No representatives of Teleocichla or Mazarunia were included in the study but the former is well-established as sister to Crenicichla while the latter has grouped closely with Dicrossus and Crenicara in earlier works. The other main conclusions of the paper are confirmation that Geophaginae is a monophyletic group exhibiting strong signs of having undergone rapid adaptive radiation (diversification of a species or single ancestral type into several forms that are each adaptively specialised to a specific environmental niche).


  1. Kullander, S. O. 1986 - Department of Vertebrate Zoology, Research Division, Swedish Museum of Natural History, Stockholm, Sweden, 394 p.

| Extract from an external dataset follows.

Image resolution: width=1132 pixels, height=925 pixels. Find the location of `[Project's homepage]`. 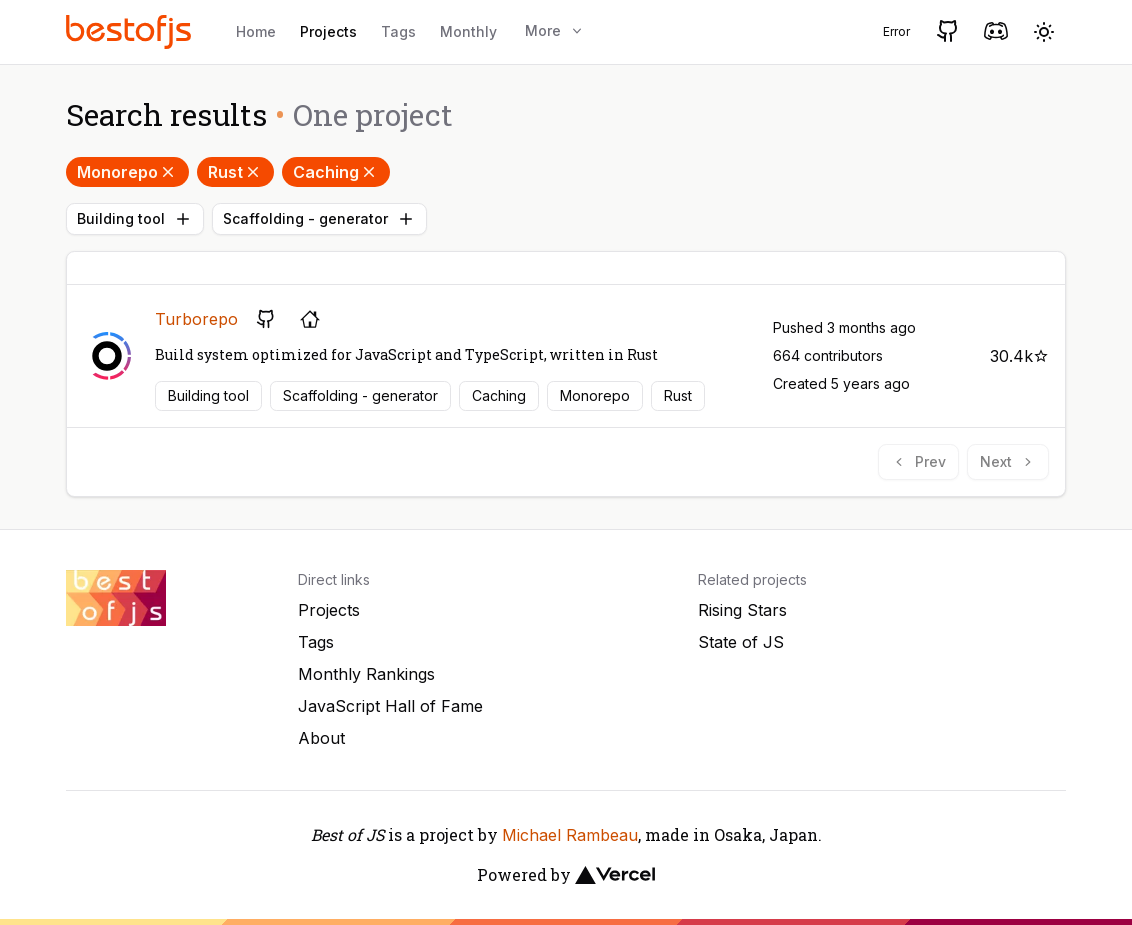 [Project's homepage] is located at coordinates (310, 319).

    Cichlid fishes of the Amazon River drainage of Peru.
  2. Kullander, S. O. 2003 - Porto Alegre: EDIPUCRS, Brasil
    Cichlidae (Cichlids). In R.E. Reis, S.O. Kullander and C.J. Ferraris, Jr. (eds.) Checklist of the Freshwater Fishes of South and Central America.
  3. Römer, U. 2006 - Mergus Verlag GmBH, Melle, Germany. 1320 p.
    Cichlid Atlas Volume 2.
  4. Römer, U. and I. Hahn. 2008 - Vertebrate Zoology 58(1): 49-66
    Apistogramma barlowi sp. n.: description of a new facultative mouth-breeding cichlid species (Teleostei: Perciformes: Geophaginae) from northern Peru.